**Description of the task**
Omit the pictures from the entries below and retype everything else exactly.

=====

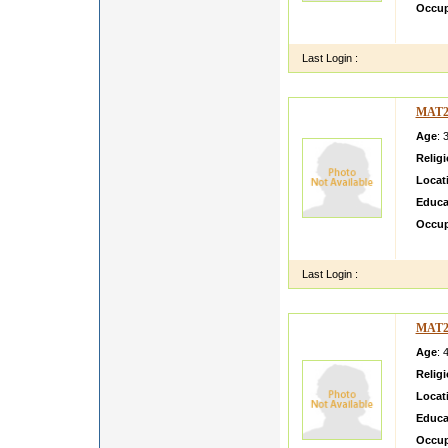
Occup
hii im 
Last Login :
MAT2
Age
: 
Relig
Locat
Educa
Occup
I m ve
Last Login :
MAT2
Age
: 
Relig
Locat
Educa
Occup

=====

**Answer box**
Occup
hii im 
Last Login :
MAT2
Age
: 
Relig
Locat
Educa
Occup
I m ve
Last Login :
MAT2
Age
: 
Relig
Locat
Educa
Occup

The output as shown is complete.